YOUR INSTRUCTIONS:
Write out every entry precisely as given, leaving the pictures out.

(Rendered page images)
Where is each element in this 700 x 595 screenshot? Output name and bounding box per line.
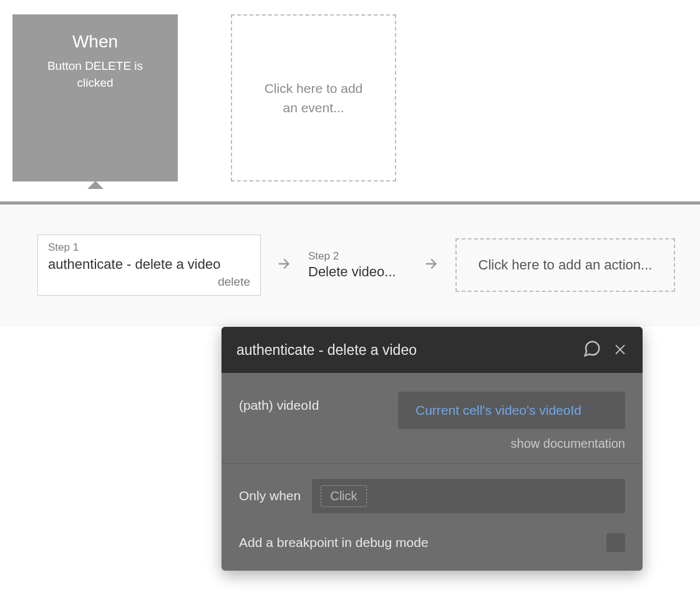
breakpoint-checkbox[interactable]: [606, 533, 625, 552]
only-when-row: Only when Click: [239, 479, 625, 513]
event-pointer-icon: [87, 181, 104, 189]
action-step-1[interactable]: Step 1 authenticate - delete a video del…: [37, 235, 261, 296]
add-event-label: Click here to add an event...: [257, 79, 370, 118]
step-title: Delete video...: [308, 264, 408, 280]
event-card-subtitle: Button DELETE is clicked: [31, 58, 159, 91]
panel-header[interactable]: authenticate - delete a video: [221, 327, 643, 373]
arrow-right-icon: [276, 255, 293, 275]
step-title: authenticate - delete a video: [48, 256, 250, 273]
show-documentation-link[interactable]: show documentation: [239, 437, 625, 451]
path-input[interactable]: Current cell's video's videoId: [398, 392, 625, 429]
action-step-2[interactable]: Step 2 Delete video...: [308, 250, 408, 280]
comment-icon[interactable]: [583, 339, 601, 360]
add-action-placeholder[interactable]: Click here to add an action...: [455, 238, 675, 292]
actions-wrap: Step 1 authenticate - delete a video del…: [0, 201, 700, 324]
close-icon[interactable]: [613, 341, 628, 359]
breakpoint-row: Add a breakpoint in debug mode: [239, 533, 625, 552]
arrow-right-icon: [423, 255, 440, 275]
panel-divider: [221, 463, 643, 464]
breakpoint-label: Add a breakpoint in debug mode: [239, 535, 429, 550]
actions-bar: Step 1 authenticate - delete a video del…: [0, 205, 700, 324]
panel-title: authenticate - delete a video: [236, 342, 417, 359]
add-event-placeholder[interactable]: Click here to add an event...: [231, 14, 396, 181]
path-value: Current cell's video's videoId: [409, 403, 581, 417]
only-when-input[interactable]: Click: [312, 479, 625, 513]
click-chip[interactable]: Click: [321, 485, 366, 507]
event-card-title: When: [31, 32, 159, 52]
path-row: (path) videoId Current cell's video's vi…: [239, 392, 625, 429]
events-row: When Button DELETE is clicked Click here…: [0, 0, 700, 181]
step-subtag: delete: [48, 275, 250, 289]
step-label: Step 1: [48, 241, 250, 254]
add-action-label: Click here to add an action...: [479, 257, 653, 273]
panel-body: (path) videoId Current cell's video's vi…: [221, 373, 643, 571]
event-card-active[interactable]: When Button DELETE is clicked: [12, 14, 178, 181]
properties-panel: authenticate - delete a video (path) vid…: [221, 327, 643, 571]
path-label: (path) videoId: [239, 392, 386, 413]
only-when-label: Only when: [239, 488, 301, 503]
step-label: Step 2: [308, 250, 408, 263]
panel-header-icons: [583, 339, 628, 360]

EXERCISE SOLUTION:
Where is each element in this 700 x 595 screenshot? Output name and bounding box per line.
breakpoint-checkbox[interactable]: [606, 533, 625, 552]
only-when-row: Only when Click: [239, 479, 625, 513]
event-pointer-icon: [87, 181, 104, 189]
action-step-1[interactable]: Step 1 authenticate - delete a video del…: [37, 235, 261, 296]
add-event-label: Click here to add an event...: [257, 79, 370, 118]
step-title: Delete video...: [308, 264, 408, 280]
event-card-subtitle: Button DELETE is clicked: [31, 58, 159, 91]
panel-header[interactable]: authenticate - delete a video: [221, 327, 643, 373]
arrow-right-icon: [276, 255, 293, 275]
step-title: authenticate - delete a video: [48, 256, 250, 273]
show-documentation-link[interactable]: show documentation: [239, 437, 625, 451]
path-input[interactable]: Current cell's video's videoId: [398, 392, 625, 429]
action-step-2[interactable]: Step 2 Delete video...: [308, 250, 408, 280]
comment-icon[interactable]: [583, 339, 601, 360]
add-action-placeholder[interactable]: Click here to add an action...: [455, 238, 675, 292]
actions-wrap: Step 1 authenticate - delete a video del…: [0, 201, 700, 324]
close-icon[interactable]: [613, 341, 628, 359]
breakpoint-row: Add a breakpoint in debug mode: [239, 533, 625, 552]
arrow-right-icon: [423, 255, 440, 275]
panel-divider: [221, 463, 643, 464]
breakpoint-label: Add a breakpoint in debug mode: [239, 535, 429, 550]
actions-bar: Step 1 authenticate - delete a video del…: [0, 205, 700, 324]
panel-title: authenticate - delete a video: [236, 342, 417, 359]
add-event-placeholder[interactable]: Click here to add an event...: [231, 14, 396, 181]
path-value: Current cell's video's videoId: [409, 403, 581, 417]
only-when-input[interactable]: Click: [312, 479, 625, 513]
click-chip[interactable]: Click: [321, 485, 366, 507]
event-card-title: When: [31, 32, 159, 52]
path-row: (path) videoId Current cell's video's vi…: [239, 392, 625, 429]
events-row: When Button DELETE is clicked Click here…: [0, 0, 700, 181]
step-subtag: delete: [48, 275, 250, 289]
step-label: Step 1: [48, 241, 250, 254]
add-action-label: Click here to add an action...: [479, 257, 653, 273]
panel-body: (path) videoId Current cell's video's vi…: [221, 373, 643, 571]
event-card-active[interactable]: When Button DELETE is clicked: [12, 14, 178, 181]
properties-panel: authenticate - delete a video (path) vid…: [221, 327, 643, 571]
path-label: (path) videoId: [239, 392, 386, 413]
only-when-label: Only when: [239, 488, 301, 503]
step-label: Step 2: [308, 250, 408, 263]
panel-header-icons: [583, 339, 628, 360]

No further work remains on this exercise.